Heritage
A house, in its own words
Bruno Fazzolari's path to perfumery began in the visual arts. A trained painter and sculptor based in San Francisco, he first incorporated fragrance into his work in 2010, creating scents to accompany installations of paintings at exhibitions. Each fragrance emerged from a specific body of work, serving as an olfactory extension of the visual art on display. He initially had no plans to bottle or sell these scents. The shift occurred in 2013, when Fazzolari began offering his fragrances in bottles through his artist website under the name Bruno Fazzolari. The early offerings included Au Dela, Monserrat, and Lampblack, all released that year. These fragrances began attracting attention within niche fragrance circles for their unconventional approach to composition and their clear artistic sensibility. The rebrand to FZOTIC happened in 2017, marking a deliberate transition that allowed the studio to operate with greater independence. Fazzolari left his gallery representation to focus fully on scent creation. The name FZOTIC itself functions as a kind of verbal artifact, similar to the unconventional fragrance names in the collection. This period also saw the release of Ummagumma, which has since become one of the house's most discussed fragrances, eventually leading to the 2025 reformulation and re-release as Ummagumma Extra. Cadavre Exquis arrived in 2016, joining a catalog that continued to expand through the late 2010s and into the 2020s. The house operates independently without external investment or partnership structures typical of larger fragrance houses.

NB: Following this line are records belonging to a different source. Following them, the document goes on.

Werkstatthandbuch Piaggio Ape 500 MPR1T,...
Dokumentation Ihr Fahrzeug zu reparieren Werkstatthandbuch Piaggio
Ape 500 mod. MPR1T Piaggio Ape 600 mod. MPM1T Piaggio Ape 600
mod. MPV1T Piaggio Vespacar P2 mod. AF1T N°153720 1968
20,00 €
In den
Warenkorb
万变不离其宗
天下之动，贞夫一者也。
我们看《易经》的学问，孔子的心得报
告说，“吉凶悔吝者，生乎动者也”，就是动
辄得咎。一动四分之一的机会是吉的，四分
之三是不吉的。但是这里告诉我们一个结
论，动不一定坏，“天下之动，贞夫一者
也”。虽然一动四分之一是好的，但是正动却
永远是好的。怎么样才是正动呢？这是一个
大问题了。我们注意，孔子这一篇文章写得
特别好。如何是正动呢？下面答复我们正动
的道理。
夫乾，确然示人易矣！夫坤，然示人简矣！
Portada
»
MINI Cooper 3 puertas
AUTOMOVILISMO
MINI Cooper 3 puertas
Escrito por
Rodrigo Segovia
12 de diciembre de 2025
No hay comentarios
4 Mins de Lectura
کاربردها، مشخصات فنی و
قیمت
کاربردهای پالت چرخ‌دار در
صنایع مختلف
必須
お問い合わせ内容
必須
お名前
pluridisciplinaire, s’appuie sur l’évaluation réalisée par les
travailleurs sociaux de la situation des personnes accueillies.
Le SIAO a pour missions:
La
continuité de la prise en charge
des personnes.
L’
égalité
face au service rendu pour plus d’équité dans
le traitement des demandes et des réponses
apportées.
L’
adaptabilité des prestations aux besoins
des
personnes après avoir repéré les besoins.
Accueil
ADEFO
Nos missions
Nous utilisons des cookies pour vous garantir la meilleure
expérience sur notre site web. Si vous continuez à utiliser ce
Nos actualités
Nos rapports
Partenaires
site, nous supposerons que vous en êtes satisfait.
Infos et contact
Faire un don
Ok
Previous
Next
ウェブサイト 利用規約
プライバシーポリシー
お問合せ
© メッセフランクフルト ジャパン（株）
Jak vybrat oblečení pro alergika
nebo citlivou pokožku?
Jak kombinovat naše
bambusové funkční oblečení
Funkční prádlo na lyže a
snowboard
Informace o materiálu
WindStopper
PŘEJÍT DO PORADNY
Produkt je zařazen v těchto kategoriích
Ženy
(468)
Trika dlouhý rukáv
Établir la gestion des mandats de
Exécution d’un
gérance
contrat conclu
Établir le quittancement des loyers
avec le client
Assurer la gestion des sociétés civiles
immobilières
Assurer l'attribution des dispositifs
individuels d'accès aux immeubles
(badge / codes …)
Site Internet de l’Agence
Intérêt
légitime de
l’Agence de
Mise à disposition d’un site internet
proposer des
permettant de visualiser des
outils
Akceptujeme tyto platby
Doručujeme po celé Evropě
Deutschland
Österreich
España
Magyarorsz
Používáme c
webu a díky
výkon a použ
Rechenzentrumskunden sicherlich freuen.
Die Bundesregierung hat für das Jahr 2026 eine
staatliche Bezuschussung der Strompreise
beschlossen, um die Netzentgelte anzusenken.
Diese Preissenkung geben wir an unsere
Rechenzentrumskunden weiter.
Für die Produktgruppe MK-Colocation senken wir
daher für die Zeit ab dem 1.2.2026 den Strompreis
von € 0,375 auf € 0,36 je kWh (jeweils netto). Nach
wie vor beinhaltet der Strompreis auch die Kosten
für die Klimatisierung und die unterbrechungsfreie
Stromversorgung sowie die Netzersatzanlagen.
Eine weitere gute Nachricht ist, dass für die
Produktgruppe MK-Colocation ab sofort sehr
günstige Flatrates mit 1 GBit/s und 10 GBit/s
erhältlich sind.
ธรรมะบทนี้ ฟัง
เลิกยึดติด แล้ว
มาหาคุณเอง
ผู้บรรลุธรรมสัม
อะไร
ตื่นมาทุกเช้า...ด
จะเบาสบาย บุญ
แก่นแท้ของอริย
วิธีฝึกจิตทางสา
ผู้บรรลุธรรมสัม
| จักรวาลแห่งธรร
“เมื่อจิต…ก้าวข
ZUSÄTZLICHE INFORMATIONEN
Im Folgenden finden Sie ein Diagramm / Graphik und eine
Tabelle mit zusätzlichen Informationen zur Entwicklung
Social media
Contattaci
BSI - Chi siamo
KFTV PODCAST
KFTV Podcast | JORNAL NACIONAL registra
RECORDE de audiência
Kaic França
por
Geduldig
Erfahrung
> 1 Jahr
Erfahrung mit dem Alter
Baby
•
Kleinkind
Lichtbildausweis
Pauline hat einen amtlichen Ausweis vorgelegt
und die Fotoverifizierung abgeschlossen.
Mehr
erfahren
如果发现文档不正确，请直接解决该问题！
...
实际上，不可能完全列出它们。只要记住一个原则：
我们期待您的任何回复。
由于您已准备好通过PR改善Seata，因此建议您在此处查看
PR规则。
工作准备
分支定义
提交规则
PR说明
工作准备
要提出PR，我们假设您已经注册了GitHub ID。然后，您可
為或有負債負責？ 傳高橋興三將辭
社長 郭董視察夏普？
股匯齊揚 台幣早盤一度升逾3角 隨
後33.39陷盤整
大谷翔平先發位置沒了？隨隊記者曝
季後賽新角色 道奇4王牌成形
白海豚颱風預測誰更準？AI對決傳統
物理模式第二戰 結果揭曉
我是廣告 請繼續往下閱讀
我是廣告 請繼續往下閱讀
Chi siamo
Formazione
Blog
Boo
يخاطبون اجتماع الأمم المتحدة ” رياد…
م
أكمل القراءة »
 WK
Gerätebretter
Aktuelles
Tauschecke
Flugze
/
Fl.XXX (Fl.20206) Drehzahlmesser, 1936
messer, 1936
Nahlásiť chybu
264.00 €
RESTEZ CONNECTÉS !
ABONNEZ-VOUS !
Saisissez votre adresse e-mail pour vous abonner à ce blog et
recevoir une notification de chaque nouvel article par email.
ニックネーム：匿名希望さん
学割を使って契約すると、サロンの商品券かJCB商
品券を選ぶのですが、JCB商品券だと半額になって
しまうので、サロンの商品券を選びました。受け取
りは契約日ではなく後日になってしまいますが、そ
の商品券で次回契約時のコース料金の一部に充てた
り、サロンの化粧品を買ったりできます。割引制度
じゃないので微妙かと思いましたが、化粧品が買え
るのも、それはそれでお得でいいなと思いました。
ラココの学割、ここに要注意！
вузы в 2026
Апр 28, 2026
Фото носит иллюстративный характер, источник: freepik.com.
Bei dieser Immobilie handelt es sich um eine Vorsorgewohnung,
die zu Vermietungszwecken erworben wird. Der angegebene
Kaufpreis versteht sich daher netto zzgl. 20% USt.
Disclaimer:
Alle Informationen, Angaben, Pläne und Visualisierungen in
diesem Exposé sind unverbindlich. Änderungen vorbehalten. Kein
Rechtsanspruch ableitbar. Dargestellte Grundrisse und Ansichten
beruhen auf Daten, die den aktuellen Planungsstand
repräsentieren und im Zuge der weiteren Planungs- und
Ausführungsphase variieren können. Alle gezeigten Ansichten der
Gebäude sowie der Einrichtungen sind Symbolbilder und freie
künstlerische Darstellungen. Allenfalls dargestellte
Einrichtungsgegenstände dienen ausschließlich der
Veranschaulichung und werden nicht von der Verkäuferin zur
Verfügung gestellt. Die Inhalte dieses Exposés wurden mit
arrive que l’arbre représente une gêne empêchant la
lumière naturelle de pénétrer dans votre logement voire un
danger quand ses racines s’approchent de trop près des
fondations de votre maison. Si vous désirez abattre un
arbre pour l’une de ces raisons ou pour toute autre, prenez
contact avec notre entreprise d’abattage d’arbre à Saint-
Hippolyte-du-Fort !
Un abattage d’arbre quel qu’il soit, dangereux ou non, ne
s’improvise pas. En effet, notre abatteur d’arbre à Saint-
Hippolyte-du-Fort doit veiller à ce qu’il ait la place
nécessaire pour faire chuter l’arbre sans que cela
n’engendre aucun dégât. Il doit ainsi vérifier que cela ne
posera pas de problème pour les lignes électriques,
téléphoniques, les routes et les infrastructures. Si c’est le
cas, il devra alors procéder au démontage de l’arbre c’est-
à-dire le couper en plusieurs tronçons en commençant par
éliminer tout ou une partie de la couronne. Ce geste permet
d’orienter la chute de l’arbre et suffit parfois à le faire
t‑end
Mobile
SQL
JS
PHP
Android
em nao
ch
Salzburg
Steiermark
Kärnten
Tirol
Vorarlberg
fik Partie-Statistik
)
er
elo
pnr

Fazzolari approaches fragrance as a visual artist approaches painting. His compositions reflect a sensibility shaped by years of working with form, color, texture, and conceptual installation art. Rather than following perfume industry conventions or targeting demographic profiles, he creates scents that translate specific artistic concepts or emotional states into liquid form. The studio's guiding principle is artistic exploration over commercial logic. Fazzolari has described creating fragrances for each of his art shows after 2010, with no initial intention to sell them. This origin story shapes how the brand approaches every subsequent release: each fragrance should function as a self-contained artistic statement with its own identity and internal logic. The house describes its fragrances as blending artistry and emotion, capturing different vibes ranging from light to warm to energized to mysterious. This language reflects Fazzolari's interest in how scent communicates mood and sensation beyond mere ingredient description. His background informs an approach where the final composition matters more than following traditional perfumery structures or expectations about what a particular fragrance type should smell like. The unconventional naming conventions across the catalog, featuring references like Cadavre Exquis (a nod to the French parlor game), Ummagumma (a Pink Floyd album), and Deixis (a linguistic term), suggest an artist comfortable referencing cultural artifacts and academic concepts within the context of accessible consumer products. This tension between intellectual reference and sensory experience defines much of the brand's positioning.